Sometimes it’s hard not to approach food books with a touch of cynicism. In recent years, books about different food products or different kinds of food—from bread to sugar and from fast food to slow food—might be the only genre to outnumber YA dystopian fantasies.
I love a good food book, but after reading so many it’s hard not to wonder (when picking up a new title): is this going to be the one that’s just chasing the trend? Indeed, I felt a little cynicism when I picked up a book with the word “seeds” prominently displayed on the front cover. The full title did little to change my mind: The Triumph of Seeds: How Grains, Nuts, Kernels, Pulses, and Pips Conquered the Plant Kingdom and Shaped Human History.
Within its pages, though, it’s clear that author Thor Hanson is not chasing a trend. This is a man who loves his seeds (and grains, nuts, kernels, etc.). It’s also clear that The Triumph of Seeds is about a lot more than just food; it’s about survival.
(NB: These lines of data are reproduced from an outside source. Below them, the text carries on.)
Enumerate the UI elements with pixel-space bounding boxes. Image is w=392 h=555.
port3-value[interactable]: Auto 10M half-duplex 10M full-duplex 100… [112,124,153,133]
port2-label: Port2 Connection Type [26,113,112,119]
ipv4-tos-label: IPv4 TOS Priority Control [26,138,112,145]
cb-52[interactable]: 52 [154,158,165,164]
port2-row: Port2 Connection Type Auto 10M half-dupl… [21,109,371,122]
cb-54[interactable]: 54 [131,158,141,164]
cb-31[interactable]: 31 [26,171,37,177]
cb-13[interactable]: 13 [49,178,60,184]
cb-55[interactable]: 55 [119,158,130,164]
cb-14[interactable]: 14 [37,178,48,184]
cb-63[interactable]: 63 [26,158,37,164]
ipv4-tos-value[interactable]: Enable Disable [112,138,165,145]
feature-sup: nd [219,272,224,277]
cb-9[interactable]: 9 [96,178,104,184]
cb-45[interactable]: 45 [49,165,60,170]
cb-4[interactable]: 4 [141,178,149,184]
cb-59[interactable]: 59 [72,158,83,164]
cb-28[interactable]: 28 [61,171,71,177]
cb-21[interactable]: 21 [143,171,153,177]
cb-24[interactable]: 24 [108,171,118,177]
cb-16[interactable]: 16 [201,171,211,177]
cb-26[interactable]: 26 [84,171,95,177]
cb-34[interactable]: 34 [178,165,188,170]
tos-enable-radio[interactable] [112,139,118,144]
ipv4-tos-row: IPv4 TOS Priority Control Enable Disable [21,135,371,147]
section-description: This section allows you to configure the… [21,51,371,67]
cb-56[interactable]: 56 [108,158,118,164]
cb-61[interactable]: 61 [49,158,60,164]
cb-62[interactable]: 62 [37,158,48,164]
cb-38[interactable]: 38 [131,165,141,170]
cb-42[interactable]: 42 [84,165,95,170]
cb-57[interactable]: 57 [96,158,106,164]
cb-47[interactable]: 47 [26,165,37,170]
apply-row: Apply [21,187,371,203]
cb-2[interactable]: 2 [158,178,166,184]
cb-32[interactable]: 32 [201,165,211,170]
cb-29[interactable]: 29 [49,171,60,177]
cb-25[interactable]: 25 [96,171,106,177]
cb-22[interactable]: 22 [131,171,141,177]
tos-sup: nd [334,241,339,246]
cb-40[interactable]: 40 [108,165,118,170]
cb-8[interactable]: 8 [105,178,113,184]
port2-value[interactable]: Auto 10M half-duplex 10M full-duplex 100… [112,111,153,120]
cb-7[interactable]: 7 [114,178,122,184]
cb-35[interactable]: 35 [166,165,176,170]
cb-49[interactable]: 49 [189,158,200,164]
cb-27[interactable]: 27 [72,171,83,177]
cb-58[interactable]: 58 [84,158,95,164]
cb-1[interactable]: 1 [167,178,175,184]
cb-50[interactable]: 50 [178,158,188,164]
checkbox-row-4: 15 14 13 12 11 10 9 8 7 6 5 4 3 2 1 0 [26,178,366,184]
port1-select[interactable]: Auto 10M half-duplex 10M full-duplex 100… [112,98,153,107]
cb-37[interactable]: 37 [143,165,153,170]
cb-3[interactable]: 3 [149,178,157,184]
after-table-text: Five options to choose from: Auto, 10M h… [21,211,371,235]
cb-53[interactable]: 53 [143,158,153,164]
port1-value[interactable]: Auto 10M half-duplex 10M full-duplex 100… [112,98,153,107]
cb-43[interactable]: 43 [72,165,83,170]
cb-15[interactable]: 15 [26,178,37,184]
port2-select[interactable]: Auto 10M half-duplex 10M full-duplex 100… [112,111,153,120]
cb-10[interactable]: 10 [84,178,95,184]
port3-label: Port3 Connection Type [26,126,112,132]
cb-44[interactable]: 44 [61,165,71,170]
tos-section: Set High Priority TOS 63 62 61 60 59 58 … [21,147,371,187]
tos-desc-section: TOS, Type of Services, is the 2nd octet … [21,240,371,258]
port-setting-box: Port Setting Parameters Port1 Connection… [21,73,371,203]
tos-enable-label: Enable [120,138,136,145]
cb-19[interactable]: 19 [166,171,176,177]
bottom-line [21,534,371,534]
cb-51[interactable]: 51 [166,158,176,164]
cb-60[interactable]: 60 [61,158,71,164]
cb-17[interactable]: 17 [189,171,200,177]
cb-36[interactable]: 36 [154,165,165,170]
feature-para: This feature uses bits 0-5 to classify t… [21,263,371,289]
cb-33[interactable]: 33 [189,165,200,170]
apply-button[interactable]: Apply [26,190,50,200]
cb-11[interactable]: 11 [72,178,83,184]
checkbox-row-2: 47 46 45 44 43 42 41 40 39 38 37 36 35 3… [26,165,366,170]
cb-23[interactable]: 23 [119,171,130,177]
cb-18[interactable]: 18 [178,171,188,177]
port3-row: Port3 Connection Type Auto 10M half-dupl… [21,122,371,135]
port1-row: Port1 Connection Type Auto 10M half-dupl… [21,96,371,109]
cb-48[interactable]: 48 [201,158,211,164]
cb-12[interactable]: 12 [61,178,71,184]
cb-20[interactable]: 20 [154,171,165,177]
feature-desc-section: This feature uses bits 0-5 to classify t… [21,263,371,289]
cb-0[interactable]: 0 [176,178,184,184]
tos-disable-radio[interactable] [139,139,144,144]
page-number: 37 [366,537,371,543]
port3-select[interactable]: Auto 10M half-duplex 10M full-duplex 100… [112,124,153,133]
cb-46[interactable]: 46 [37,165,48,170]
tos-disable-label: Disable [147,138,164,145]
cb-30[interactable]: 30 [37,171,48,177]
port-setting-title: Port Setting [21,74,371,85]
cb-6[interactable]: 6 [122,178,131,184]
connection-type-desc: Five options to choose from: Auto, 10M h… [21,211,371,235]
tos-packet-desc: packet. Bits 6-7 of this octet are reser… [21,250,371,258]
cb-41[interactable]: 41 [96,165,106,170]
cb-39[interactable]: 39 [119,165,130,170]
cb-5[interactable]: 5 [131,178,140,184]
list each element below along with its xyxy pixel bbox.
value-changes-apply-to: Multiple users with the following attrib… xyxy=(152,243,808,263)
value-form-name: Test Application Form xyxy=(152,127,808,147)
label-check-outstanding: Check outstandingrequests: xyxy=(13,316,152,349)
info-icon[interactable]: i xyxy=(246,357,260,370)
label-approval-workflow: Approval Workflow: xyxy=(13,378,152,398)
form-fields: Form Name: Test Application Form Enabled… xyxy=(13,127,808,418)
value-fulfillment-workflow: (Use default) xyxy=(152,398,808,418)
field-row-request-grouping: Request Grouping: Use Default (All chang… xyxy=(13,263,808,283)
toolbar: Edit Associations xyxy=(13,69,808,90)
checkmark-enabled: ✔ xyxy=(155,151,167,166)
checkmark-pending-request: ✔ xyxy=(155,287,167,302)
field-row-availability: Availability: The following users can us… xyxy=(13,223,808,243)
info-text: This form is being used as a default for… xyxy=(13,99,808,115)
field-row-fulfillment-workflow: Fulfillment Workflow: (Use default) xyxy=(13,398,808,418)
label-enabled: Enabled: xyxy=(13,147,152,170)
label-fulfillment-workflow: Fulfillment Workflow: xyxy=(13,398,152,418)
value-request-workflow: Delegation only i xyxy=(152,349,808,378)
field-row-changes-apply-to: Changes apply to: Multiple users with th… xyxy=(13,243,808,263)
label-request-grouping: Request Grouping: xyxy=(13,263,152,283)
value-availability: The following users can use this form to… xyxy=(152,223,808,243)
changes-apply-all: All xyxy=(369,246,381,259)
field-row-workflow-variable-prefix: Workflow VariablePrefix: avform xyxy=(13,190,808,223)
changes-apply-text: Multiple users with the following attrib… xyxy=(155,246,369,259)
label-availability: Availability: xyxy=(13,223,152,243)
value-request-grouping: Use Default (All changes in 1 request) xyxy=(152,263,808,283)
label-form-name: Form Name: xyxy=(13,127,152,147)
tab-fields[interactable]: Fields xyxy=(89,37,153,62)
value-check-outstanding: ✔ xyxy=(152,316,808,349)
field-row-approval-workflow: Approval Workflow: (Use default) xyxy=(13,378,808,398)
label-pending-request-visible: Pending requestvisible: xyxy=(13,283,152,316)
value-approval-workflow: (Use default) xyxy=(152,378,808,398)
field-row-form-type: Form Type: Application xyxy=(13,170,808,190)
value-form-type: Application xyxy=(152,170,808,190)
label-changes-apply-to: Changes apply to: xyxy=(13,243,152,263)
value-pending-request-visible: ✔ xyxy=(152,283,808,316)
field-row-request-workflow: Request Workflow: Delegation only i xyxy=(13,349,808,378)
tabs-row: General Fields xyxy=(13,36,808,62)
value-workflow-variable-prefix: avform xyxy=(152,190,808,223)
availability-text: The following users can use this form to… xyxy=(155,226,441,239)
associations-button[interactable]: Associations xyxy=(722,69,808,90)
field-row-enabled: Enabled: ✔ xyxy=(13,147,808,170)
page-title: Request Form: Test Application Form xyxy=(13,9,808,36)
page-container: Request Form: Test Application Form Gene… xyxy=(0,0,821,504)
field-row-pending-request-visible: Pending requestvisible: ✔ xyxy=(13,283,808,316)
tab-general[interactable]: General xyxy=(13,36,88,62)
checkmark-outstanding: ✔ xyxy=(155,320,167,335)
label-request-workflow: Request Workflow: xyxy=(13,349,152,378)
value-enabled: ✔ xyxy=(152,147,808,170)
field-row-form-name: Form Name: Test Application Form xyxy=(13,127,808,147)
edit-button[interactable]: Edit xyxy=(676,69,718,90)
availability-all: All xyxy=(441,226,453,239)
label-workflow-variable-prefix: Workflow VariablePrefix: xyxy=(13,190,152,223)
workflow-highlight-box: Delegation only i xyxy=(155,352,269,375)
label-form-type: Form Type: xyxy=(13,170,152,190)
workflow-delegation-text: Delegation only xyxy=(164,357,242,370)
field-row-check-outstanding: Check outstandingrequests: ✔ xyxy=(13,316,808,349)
Part of Hanson’s job, to be truthful, is not that difficult. It shouldn’t be hard to convince people that seeds, nuts, etc. are important. One thought can probably cement this idea for most people: coffee. Hanson does go into more detail though: “We live in a world of seeds. From our morning coffee and bagel to the cotton in our clothes and the cup of cocoa we drink before bed, seeds surround us all day long. They give us food and fuels, intoxicants and poisons, oils, dyes, fibers, and spices.”
Another part of Hanson’s job is perhaps a bit more challenging. It’s one thing to show that seeds are important. It’s quite another to make them interesting enough so that a person who doesn’t particularly care about seeds (other than to momentarily give thanks for caffeine, a cotton sweater, or a poppy seed bagel) wants to read a book dedicated to seeds. Hanson recognizes this and ends the preface: “If I have done my job right, you will see in the end what I have come to know, and what Noah [Hanson’s seed-obsessed child] apparently realized from the start: seeds are a marvel, worthy of our study, praise, wonder, and any number of exclamations points. (!)”
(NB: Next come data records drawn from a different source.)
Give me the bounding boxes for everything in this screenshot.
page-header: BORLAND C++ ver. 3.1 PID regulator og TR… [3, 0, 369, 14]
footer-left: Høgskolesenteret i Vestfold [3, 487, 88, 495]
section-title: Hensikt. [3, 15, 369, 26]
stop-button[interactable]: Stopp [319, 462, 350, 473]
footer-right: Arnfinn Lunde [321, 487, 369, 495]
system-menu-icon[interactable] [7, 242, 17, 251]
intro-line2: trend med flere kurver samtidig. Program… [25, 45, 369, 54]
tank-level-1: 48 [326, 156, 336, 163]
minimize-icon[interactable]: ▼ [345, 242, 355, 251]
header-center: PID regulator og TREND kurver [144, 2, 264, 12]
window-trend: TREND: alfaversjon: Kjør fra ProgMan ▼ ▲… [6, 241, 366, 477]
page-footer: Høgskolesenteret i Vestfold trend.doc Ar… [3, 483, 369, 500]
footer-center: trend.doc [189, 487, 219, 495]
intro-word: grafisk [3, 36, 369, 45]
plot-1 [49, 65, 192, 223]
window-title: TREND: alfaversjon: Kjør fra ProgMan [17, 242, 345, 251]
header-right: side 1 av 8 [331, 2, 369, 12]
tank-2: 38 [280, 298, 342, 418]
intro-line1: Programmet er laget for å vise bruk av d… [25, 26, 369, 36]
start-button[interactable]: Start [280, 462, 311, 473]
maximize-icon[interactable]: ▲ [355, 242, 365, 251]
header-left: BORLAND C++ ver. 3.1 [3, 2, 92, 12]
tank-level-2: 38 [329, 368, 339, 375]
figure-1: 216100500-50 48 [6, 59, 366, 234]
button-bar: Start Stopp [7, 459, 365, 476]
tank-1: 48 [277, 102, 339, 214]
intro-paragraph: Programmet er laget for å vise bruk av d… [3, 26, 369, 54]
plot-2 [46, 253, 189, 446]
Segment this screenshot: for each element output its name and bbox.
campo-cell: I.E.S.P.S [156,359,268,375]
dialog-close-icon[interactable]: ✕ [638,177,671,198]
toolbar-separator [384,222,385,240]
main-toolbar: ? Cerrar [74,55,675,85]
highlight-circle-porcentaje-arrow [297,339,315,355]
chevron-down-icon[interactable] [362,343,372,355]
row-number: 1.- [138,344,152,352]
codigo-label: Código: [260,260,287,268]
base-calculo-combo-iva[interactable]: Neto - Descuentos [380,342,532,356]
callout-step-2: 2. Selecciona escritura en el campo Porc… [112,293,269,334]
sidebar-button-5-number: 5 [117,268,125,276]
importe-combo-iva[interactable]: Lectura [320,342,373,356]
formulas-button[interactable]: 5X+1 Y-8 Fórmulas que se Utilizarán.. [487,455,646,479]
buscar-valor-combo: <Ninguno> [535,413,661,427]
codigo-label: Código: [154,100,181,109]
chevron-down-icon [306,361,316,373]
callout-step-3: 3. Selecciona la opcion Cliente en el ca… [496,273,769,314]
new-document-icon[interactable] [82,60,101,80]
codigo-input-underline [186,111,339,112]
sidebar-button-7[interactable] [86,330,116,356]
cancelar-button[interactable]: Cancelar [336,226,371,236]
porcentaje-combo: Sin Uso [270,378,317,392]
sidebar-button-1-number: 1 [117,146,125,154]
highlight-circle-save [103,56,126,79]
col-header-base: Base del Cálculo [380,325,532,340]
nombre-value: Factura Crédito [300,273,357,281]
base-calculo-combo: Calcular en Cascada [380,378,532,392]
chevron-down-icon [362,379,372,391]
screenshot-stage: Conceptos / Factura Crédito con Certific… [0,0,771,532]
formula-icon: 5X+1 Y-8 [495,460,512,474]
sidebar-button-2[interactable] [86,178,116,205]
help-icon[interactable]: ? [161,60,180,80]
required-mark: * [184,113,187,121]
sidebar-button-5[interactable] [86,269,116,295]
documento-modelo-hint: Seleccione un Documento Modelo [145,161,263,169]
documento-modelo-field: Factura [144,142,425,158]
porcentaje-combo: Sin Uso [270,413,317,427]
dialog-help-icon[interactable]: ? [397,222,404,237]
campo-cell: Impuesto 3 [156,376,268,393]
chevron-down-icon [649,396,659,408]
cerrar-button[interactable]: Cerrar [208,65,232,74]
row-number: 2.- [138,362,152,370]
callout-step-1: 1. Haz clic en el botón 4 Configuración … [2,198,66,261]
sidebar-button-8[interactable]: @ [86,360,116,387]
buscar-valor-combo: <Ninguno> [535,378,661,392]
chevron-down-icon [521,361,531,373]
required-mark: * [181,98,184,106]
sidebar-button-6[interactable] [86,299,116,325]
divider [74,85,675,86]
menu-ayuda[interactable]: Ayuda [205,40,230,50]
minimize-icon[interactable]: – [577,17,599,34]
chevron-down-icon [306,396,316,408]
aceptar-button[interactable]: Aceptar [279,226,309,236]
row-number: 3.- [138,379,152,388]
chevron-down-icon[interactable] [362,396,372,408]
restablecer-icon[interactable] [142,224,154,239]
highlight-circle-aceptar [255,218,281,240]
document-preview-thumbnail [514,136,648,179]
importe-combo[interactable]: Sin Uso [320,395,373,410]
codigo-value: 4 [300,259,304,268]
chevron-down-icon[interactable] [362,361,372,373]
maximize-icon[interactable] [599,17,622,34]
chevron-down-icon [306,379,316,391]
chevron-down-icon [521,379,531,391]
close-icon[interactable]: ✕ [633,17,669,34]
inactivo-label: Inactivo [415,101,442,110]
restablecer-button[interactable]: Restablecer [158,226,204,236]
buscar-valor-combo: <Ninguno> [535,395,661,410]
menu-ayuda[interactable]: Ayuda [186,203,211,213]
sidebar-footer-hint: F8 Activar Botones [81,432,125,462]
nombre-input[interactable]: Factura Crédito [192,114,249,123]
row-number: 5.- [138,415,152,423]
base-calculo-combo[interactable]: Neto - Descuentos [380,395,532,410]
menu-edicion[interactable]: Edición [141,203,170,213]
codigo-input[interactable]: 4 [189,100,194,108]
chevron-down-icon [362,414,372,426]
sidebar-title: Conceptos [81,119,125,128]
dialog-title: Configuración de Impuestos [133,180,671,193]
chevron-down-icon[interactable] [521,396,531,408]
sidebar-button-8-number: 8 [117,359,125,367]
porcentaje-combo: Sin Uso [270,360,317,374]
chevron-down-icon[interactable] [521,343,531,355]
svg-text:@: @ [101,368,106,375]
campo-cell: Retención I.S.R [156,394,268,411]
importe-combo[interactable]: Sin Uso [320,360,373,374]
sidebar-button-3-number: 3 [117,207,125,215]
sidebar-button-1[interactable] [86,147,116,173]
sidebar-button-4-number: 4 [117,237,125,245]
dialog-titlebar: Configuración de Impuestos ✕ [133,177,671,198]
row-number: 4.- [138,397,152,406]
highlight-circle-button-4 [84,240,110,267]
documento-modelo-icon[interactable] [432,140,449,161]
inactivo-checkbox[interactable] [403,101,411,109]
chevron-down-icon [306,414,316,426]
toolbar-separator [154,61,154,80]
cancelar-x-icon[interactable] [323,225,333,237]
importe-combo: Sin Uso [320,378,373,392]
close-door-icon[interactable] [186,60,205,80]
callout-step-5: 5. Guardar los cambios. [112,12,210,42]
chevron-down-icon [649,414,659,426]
Hanson does his job well. And in the end becomes one of my favorite kind of writers—the kind who can take something so seemingly (and perhaps deceptively) simple and so often overlooked and make it not only relevant, but fun.
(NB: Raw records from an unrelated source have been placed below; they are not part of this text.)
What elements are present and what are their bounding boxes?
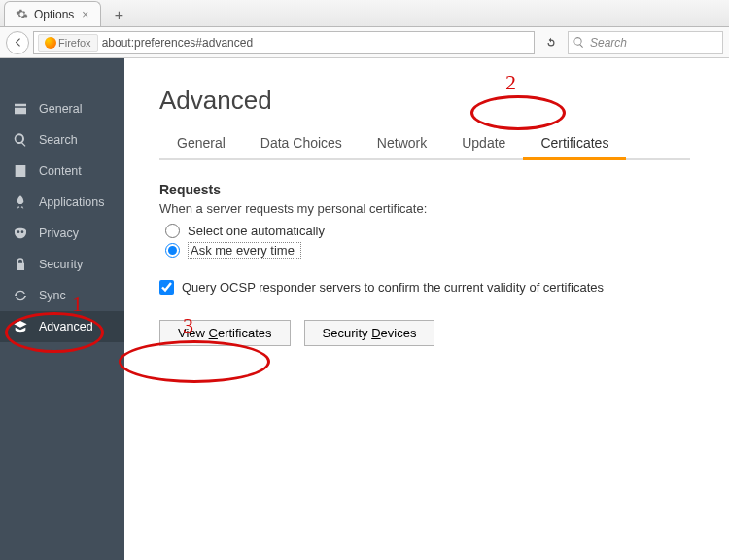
requests-desc: When a server requests my personal certi… (159, 201, 729, 216)
document-icon (12, 162, 29, 180)
sidebar-item-label: Applications (39, 195, 104, 209)
search-box[interactable]: Search (568, 31, 723, 54)
sidebar-item-general[interactable]: General (0, 93, 124, 124)
preferences-content: General Search Content Applications Priv… (0, 58, 729, 560)
mask-icon (12, 225, 29, 242)
identity-box[interactable]: Firefox (38, 34, 98, 52)
radio-select-auto-label: Select one automatically (188, 224, 325, 238)
browser-tab-title: Options (34, 8, 74, 21)
new-tab-button[interactable]: + (107, 5, 130, 26)
security-devices-button[interactable]: Security Devices (304, 320, 435, 346)
sidebar-item-content[interactable]: Content (0, 156, 124, 187)
lock-icon (12, 256, 29, 273)
radio-ask-every-time-label: Ask me every time (188, 242, 301, 259)
sidebar-item-security[interactable]: Security (0, 249, 124, 280)
radio-ask-every-time[interactable]: Ask me every time (159, 240, 729, 261)
sidebar-item-label: Privacy (39, 227, 79, 240)
radio-ask-every-time-input[interactable] (165, 243, 180, 258)
requests-section: Requests When a server requests my perso… (159, 182, 729, 346)
view-certificates-button[interactable]: View Certificates (159, 320, 291, 346)
sidebar-item-label: Content (39, 164, 82, 178)
nav-toolbar: Firefox about:preferences#advanced Searc… (0, 27, 729, 58)
sidebar-item-label: Security (39, 258, 83, 271)
sidebar-item-label: Search (39, 133, 78, 147)
ocsp-label: Query OCSP responder servers to confirm … (182, 280, 604, 295)
reload-button[interactable] (538, 31, 564, 54)
radio-select-auto-input[interactable] (165, 224, 180, 238)
sidebar-item-search[interactable]: Search (0, 124, 124, 156)
url-bar[interactable]: Firefox about:preferences#advanced (33, 31, 535, 54)
close-tab-icon[interactable]: × (80, 8, 90, 21)
sync-icon (12, 287, 29, 304)
sidebar-item-label: Advanced (39, 320, 93, 333)
radio-select-auto[interactable]: Select one automatically (159, 222, 729, 240)
category-sidebar: General Search Content Applications Priv… (0, 58, 124, 560)
sidebar-item-sync[interactable]: Sync (0, 280, 124, 311)
search-placeholder: Search (590, 36, 627, 50)
tab-strip: Options × + (0, 0, 729, 27)
window-icon (12, 100, 29, 118)
page-title: Advanced (159, 86, 729, 116)
annotation-circle-3 (119, 340, 270, 383)
rocket-icon (12, 193, 29, 211)
identity-label: Firefox (58, 37, 91, 49)
sidebar-item-privacy[interactable]: Privacy (0, 218, 124, 249)
tab-certificates[interactable]: Certificates (523, 129, 626, 158)
back-button[interactable] (6, 31, 29, 54)
search-icon (573, 36, 586, 50)
sidebar-item-advanced[interactable]: Advanced (0, 311, 124, 342)
ocsp-checkbox[interactable] (159, 280, 174, 295)
advanced-tabs: General Data Choices Network Update Cert… (159, 129, 690, 160)
gear-icon (15, 8, 28, 21)
cert-buttons: View Certificates Security Devices (159, 320, 729, 346)
tab-general[interactable]: General (159, 129, 243, 158)
url-text: about:preferences#advanced (102, 36, 253, 50)
tab-data-choices[interactable]: Data Choices (243, 129, 360, 158)
requests-heading: Requests (159, 182, 729, 197)
sidebar-item-label: Sync (39, 289, 66, 302)
magnifier-icon (12, 131, 29, 149)
ocsp-checkbox-row[interactable]: Query OCSP responder servers to confirm … (159, 280, 729, 295)
firefox-icon (45, 37, 56, 49)
sidebar-item-applications[interactable]: Applications (0, 187, 124, 218)
sidebar-item-label: General (39, 102, 82, 116)
hat-icon (12, 318, 29, 335)
tab-network[interactable]: Network (360, 129, 444, 158)
advanced-pane: Advanced General Data Choices Network Up… (124, 58, 729, 560)
tab-update[interactable]: Update (444, 129, 523, 158)
browser-tab-options[interactable]: Options × (4, 1, 101, 26)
The Triumph of Seeds works for several reasons. First, it’s just enjoyable to read, and Hanson has a good sense of humor. The book has lines like “Before seeds, plant sex was pretty dull stuff” and chapter titles like “Sometimes You Feel Like a Nut”. Another favorite passage is when Hanson is almost bitten by a pit viper: “I recognized it as a fer-de-lance, a snake famed throughout Central America for its unfortunate combination of strong venom and a short temper. In this individual’s defense, however, I must confess that I had been poking it with a stick.” If Hanson is having fun wondering whether running or staying put is the safest course of action after almost being bitten by the snake, he seems positively gleeful that purchasing Almond Joys and visiting coffee shops are (for him) legitimate business activities/expenses. It’s hard not to get caught up in his enthusiasm.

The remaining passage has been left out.